La plupart des gens reconnaissent qu'il peut être difficile de faire le deuil d'un conjoint ou d'un enfant, et sont désireux d'offrir le soutien nécessaire pour aider à traverser cette épreuve accablante. Une oreille attentive, une épaule chaleureuse, un geste de solidarité, une parole réconfortante : voilà autant de façons d'être présent pour soutenir un endeuillé.
Il en va autrement quand le deuil affecte une personne qui n'avait pas de lien officiel avec le défunt, mais qui entretenait tout de même une relation significative, tels un patron, un voisin, un professeur, un collègue...
Bien que pour ces personnes l'impact du deuil soit de toute autre nature, il n'en tient pas moins que la perte est réelle et qu'elle suscite aussi une variété d'émotions qui peuvent troubler. Toutefois, il y a un certain inconfort à en faire part à autrui. Sachant que leur chagrin risque d'être incompris, ces personnes garderont pour elles leur blessure.
Quand on a de la peine, on a le droit d'être écouté, d'être consolé. Bien souvent, le fait de pouvoir en parler à quelqu'un soulage. Alors si quelqu'un vous fait suffisamment confiance pour se confier, il suffit souvent de bien peu de choses pour l'aider, il suffit simplement d'accueillir le chagrin sans le juger.
Deuil d'un voisin
À la cinquantaine avancée, j’ai déménagé à la campagne pour y prendre ma retraite. Dès les premiers jours, j’ai été charmé par mon nouveau voisin, un homme âgé. Rapidement, je me suis lié d’amitié pour ce vieil homme toujours souriant qui ne ménageait par ses efforts pour apporter un coup de main au citadin que j’étais. C’était un homme habitué à la vie de campagne qui, en plus de sa forme physique impressionnante, avait toujours de judicieux conseils à prodiguer.
Au fil des années, nous nous découvrîmes de nombreuses affinités et le plaisir de sa compagnie alla toujours en grandissant. N’ayant pas de relations harmonieuses avec mon père, cet homme était pour moi l’image du père dont j’avais toujours rêvé. D’ailleurs, sans doute l’avait-il compris, car il avait pris l’habitude de m’appeler fiston.
Lorsque la maladie vint le frapper et que je le vis dépérir graduellement, j’eus l’élan qu’un fils reconnaissant peut avoir envers un père aimant. Malgré les limitations que son état de santé provoqua, je continuais de lui offrir de m’accompagner lorsque j’allais en forêt. Évidemment, cela signifiait marcher plus lentement et le soutenir au besoin, mais l’idée de l’en priver ne m’effleura même pas.

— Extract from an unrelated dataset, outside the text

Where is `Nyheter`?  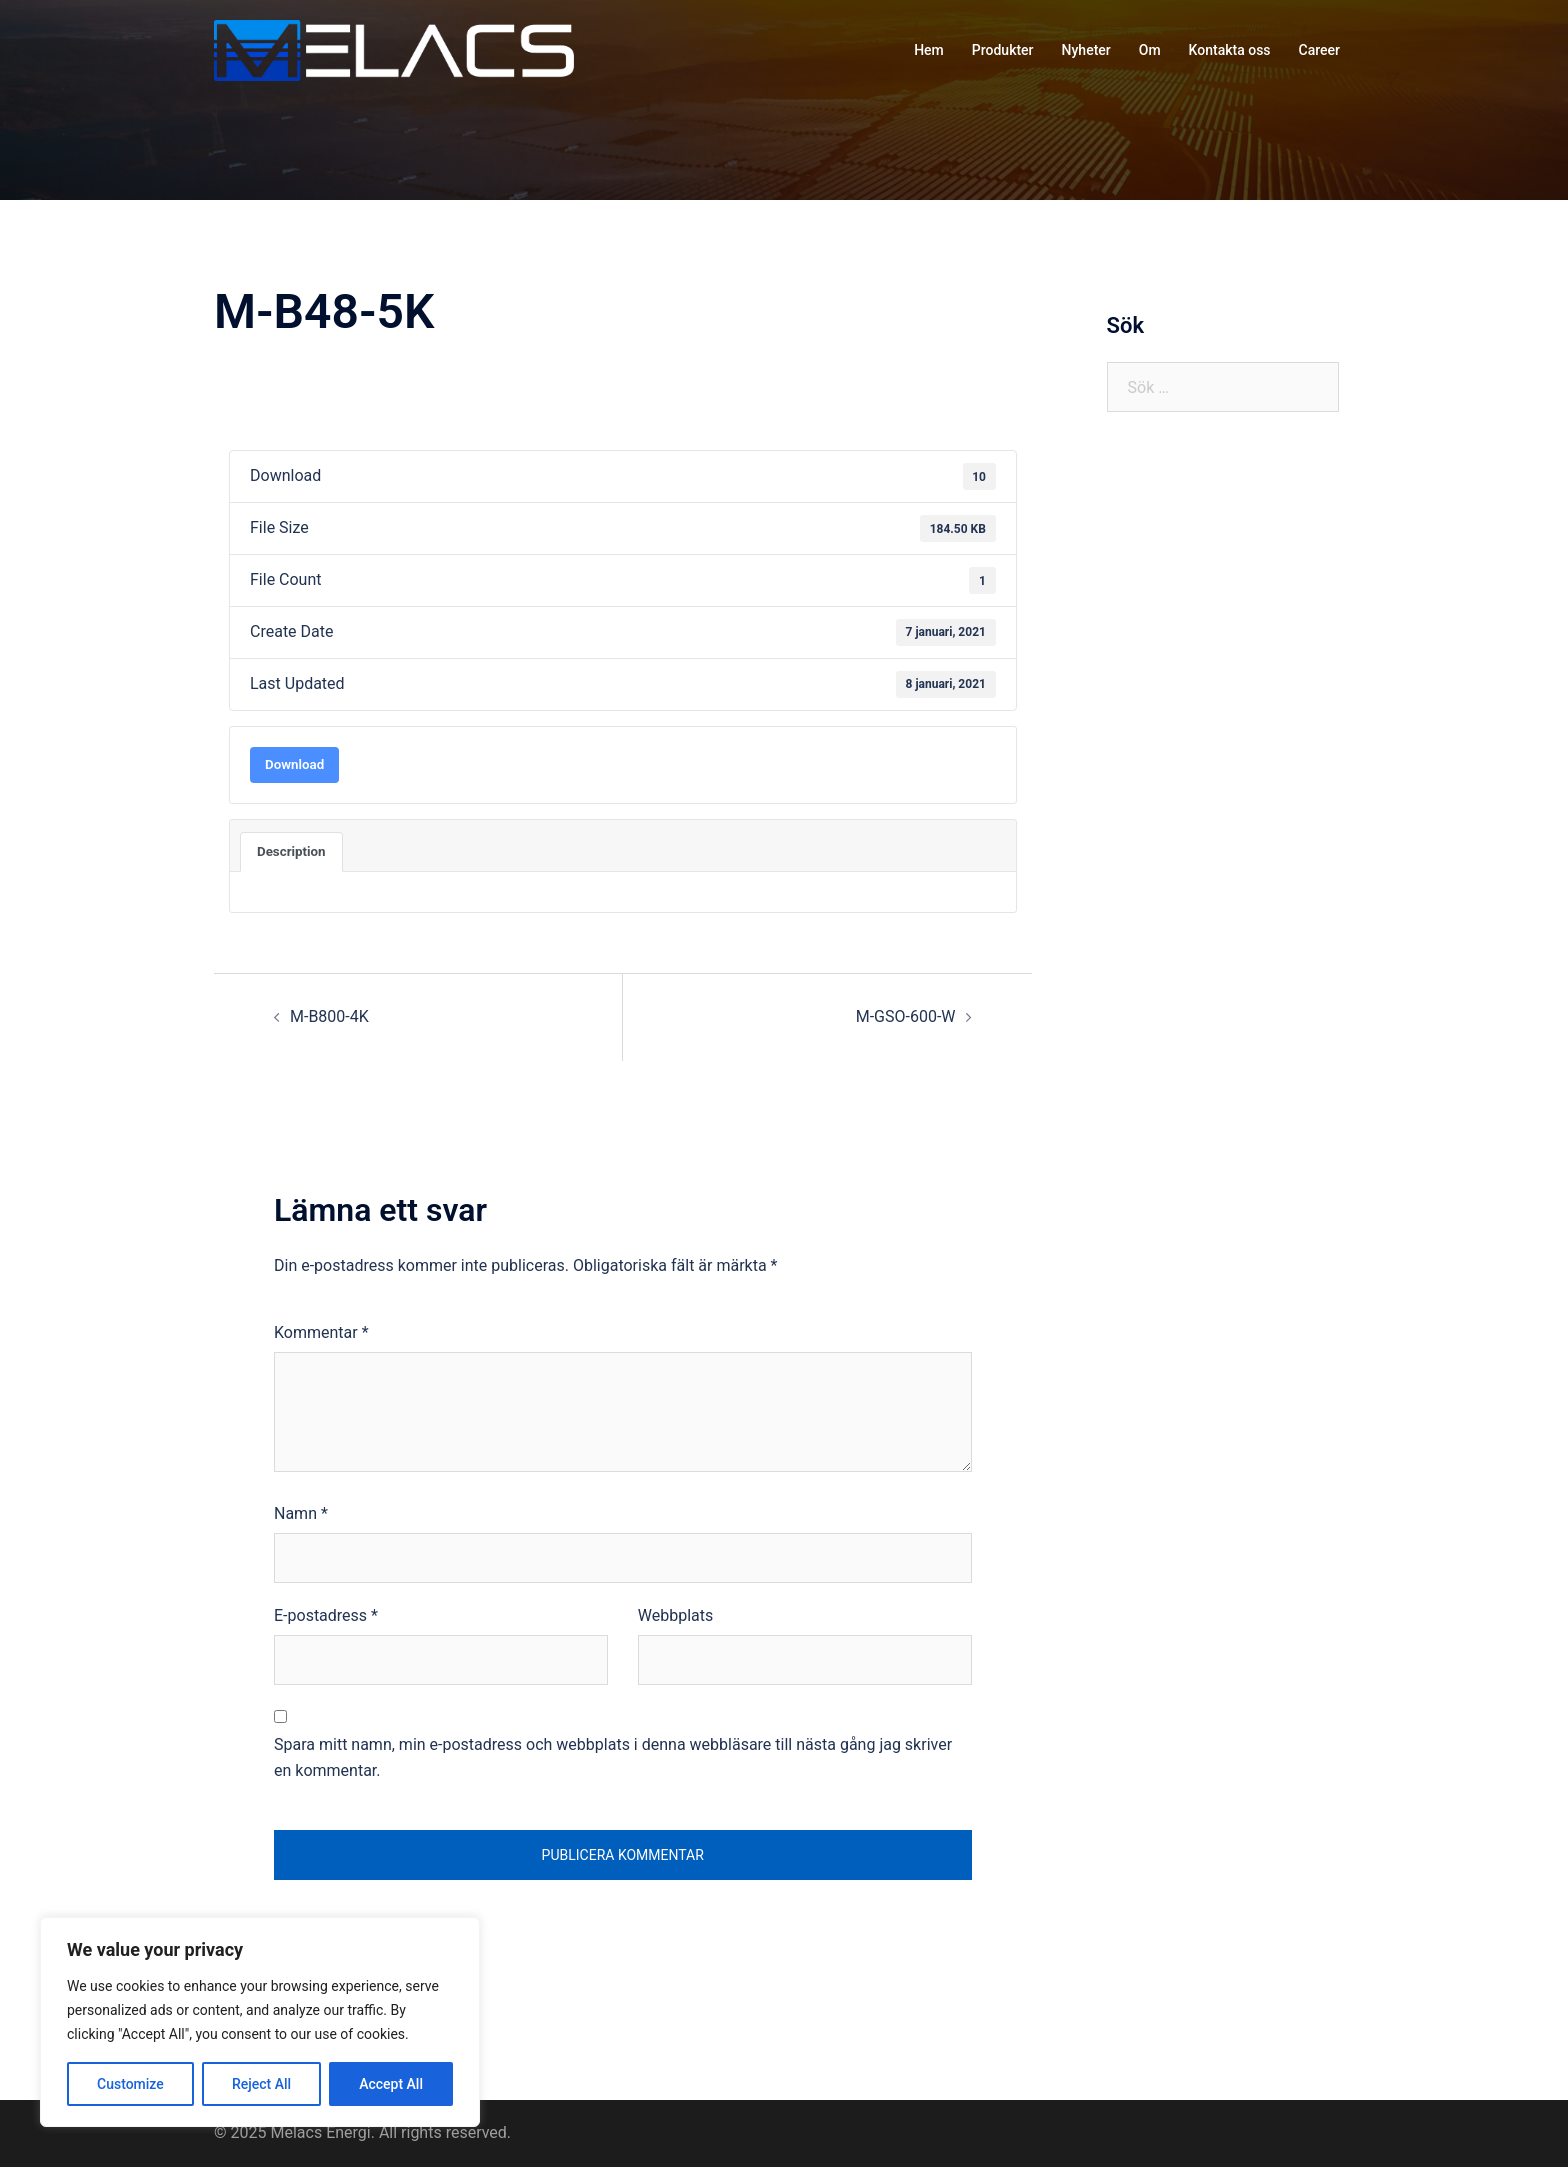 Nyheter is located at coordinates (1086, 50).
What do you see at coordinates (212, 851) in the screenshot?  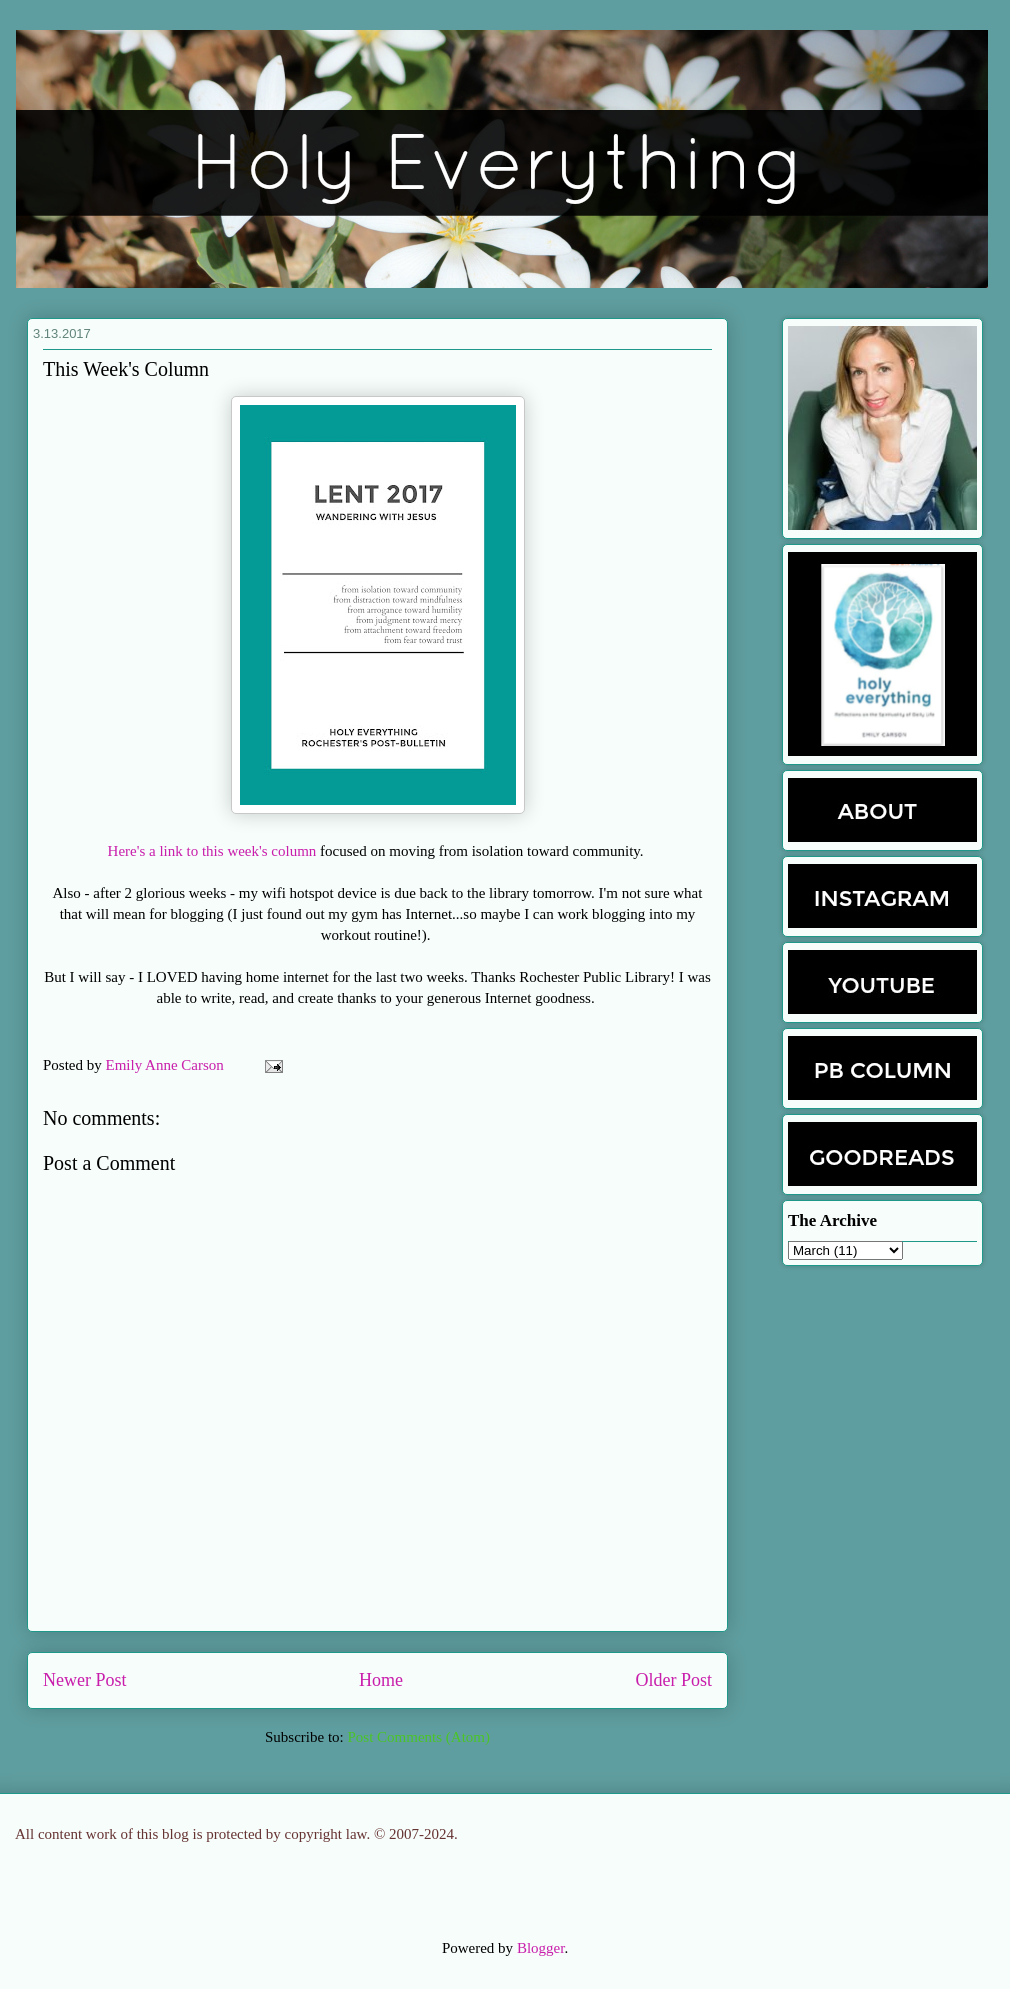 I see `Here's a link to this week's column` at bounding box center [212, 851].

Puis, quand vint le jour où même quelques pas devinrent trop pour lui, je pris l’habitude de le visiter quotidiennement. J’essayais d’égayer sa journée autant que je le pouvais, mais ça me brisait le cœur de constater que ses dernières joies l’avaient quitté.
La dernière semaine avant qu’il ne meure fut très pénible pour moi. Ayant demandé à mourir chez lui, sa famille se relayait pour être à son chevet. N’étant qu’un simple voisin, il n’était pas question que j’aille m’imposer. Néanmoins, deux ou trois jours avant sa mort, il s’est étonné de ne pas me voir à ses côtés. Sa fille aînée vint donc me proposer d’aller le saluer une dernière fois. Hélas, j’en fus incapable, car j’aurais pleuré devant sa famille comme peut pleurer un fils, et personne n’aurait compris… à part lui peut-être. Alors, je suis resté chez moi.
À son décès, je suis allé au salon en coup de vent. Je voulais simplement, sans que rien n’y paraisse, le remercier pour tout ce qu’il m’avait apporté.
Aujourd’hui, sa maison est vendue, j’ai de nouveaux voisins que je ne connais pas et qui me laissent froid. Mais chaque fois que je travaille sur mon terrain, j’ai une pensée pour lui. Je sais bien que de là où il est, mes pensées ne doivent pas peser beaucoup dans la balance. Sa femme et ses enfants doivent passer bien avant moi. Cependant, je n’ai rien d’autre à lui offrir, et ça m’aide à ne pas l’oublier.